Resûlullah rükûda O’nu bekledi
Bir gün sabah namazı vaktinde,
Hazret-i Ali mescide giderken yolda bir ihtiyara rast geldi. İhtiyarın
ak sakalına hürmet edip, önüne geçmeyip, aheste aheste ardınca yürüdü.
Mescid kapısına vardıklarında ihtiyar içeri girmeyip, yoluna devam
etti. Daha sonra Hazret-i Ali o ihtiyarın Hıristiyan olduğunu anladı.
Mescide girdiğinde Resûlullah Hazretleri’ni rükuda gördü.

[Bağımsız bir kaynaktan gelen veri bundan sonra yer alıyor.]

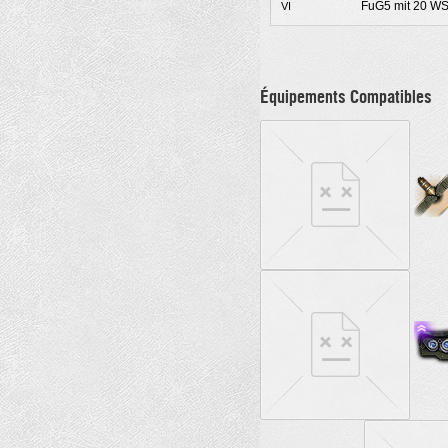
FuG5 mit 20 WS
VI
Équipements Compatibles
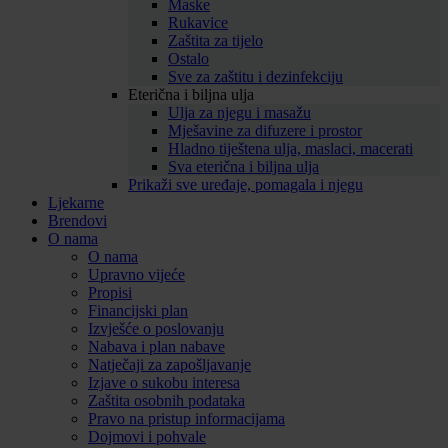
Maske
Rukavice
Zaštita za tijelo
Ostalo
Sve za zaštitu i dezinfekciju
Eterična i biljna ulja
Ulja za njegu i masažu
Mješavine za difuzere i prostor
Hladno tiještena ulja, maslaci, macerati
Sva eterična i biljna ulja
Prikaži sve uređaje, pomagala i njegu
Ljekarne
Brendovi
O nama
O nama
Upravno vijeće
Propisi
Financijski plan
Izvješće o poslovanju
Nabava i plan nabave
Natječaji za zapošljavanje
Izjave o sukobu interesa
Zaštita osobnih podataka
Pravo na pristup informacijama
Dojmovi i pohvale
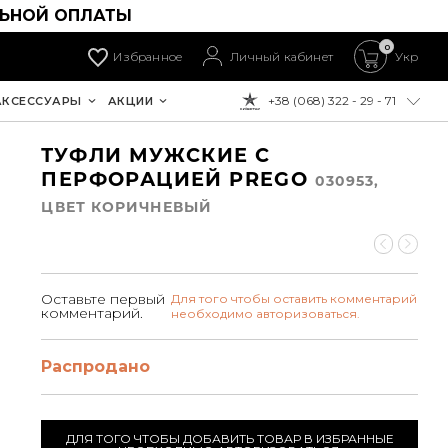
ЛЬНОЙ ОПЛАТЫ
0
Избранное
Личный кабинет
Укр
+38 (068) 322 - 29 - 71
АКСЕССУАРЫ
АКЦИИ
К ОПЛАТЕ:
ТУФЛИ МУЖСКИЕ С
ПЕРФОРАЦИЕЙ PREGO
030953,
ЦВЕТ КОРИЧНЕВЫЙ
Оставьте первый
Для того чтобы оставить комментарий
комментарий.
необходимо авторизоваться.
Распродано
ДЛЯ ТОГО ЧТОБЫ ДОБАВИТЬ ТОВАР В ИЗБРАННЫЕ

Güneşin doğma
zamanı yaklaşmıştı ve hemen cemaate uyup namazını kıldı.
Namazdan sonra, Sahâbe-i Kirâm,
Resûlullah Hazretleri’nden sordular ki:
“Yâ Resûlallah! Birinci rükuda
âdet-i şerîfinizden daha uzun durdunuz. O kadar ki, güneşin doğması
yaklaştı. Lütfedip, sebebini beyan ediniz.”

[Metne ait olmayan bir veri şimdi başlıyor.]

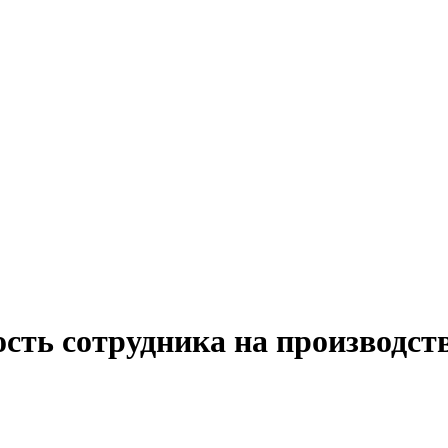
сть сотрудника на производств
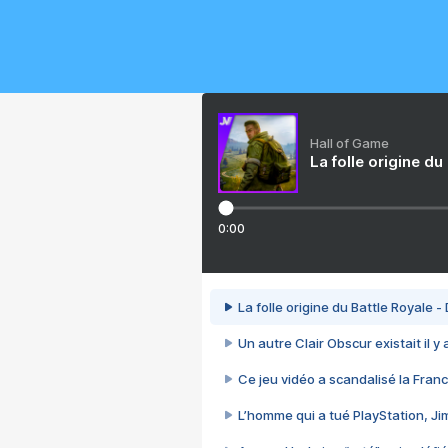
Hall of Game
La folle origine du
0:00
La folle origine du Battle Royale -
Un autre Clair Obscur existait il y
Ce jeu vidéo a scandalisé la Franc
L’homme qui a tué PlayStation, J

O Server-i Enbiyâ Hazretleri bu
söz üzerine,
“Adet miktarı rüku tesbihini edâ ettikten sonra, Semi’allahülimen hamideh deyip, kıyâma kalkmak istediğimde, Cebrâîl Aleyhisselâm sidret-ül müntehâdan süratle gelip, kanadı ile arkamı basıp, başı ile başımı tutup, kalkmama engel oldu. Bundan başka, hikmetinin ne olduğunu ben de bilmiyorum” buyurdular.

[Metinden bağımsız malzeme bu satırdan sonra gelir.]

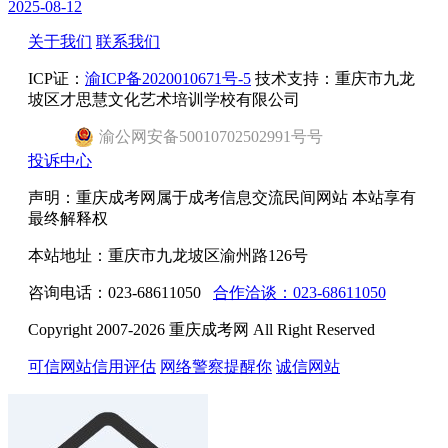
2025-08-12
关于我们
联系我们
ICP证：
渝ICP备2020010671号-5
技术支持：重庆市九龙
坡区才思慧文化艺术培训学校有限公司
渝
公网安备
50010702502991号
号
投诉中心
声明：重庆成考网属于成考信息交流民间网站 本站享有
最终解释权
本站地址：重庆市九龙坡区渝州路126号
咨询电话：023-68611050
合作洽谈：023-68611050
Copyright 2007-2026 重庆成考网 All Right Reserved
可信网站信用评估
网络警察提醒你
诚信网站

O an Allahü teâlâ, Hazret-i
Cebrail’e emreyledi ki,
“Var Habîbime, sebebini bildir.
Eshâbına bu sırrı açıklasın”
O saat Hazret-i Cebrâil,
Habîbullah’ın huzuruna gelip, haber verdi ki,
“Yâ Resûlallah! Mübârek başınızı rükudan kaldırmak istediğiniz zaman, Allahü teâlâ bana emretti ki, var Habîbimin arkasını tut; rükudan kalkmasın ki, benim kulum Ali, yolda, bir ak sakallı ihtiyarın, sakalına hürmet edip, aheste yürümekle, cemaat sevabından mahrum kalıyor. Kalmasın, Habîbime erişsin. İftitâh tekbîrinin sevabına nâil olsun. Ben de geldim, Sultanımı rükuda tuttum ve Ali geldi.
Hak Sübhânehü ve teâlâ
hazretleri beni sizi rükuda tutmağa gönderdiği zaman kardeşim İsrâfîl’i
de güneşi tutmağa gönderdi ki, çabuk doğmasın ve Hazret-i Ali size
erişinceye kadar eğlesin. İşte hikmeti buydu.”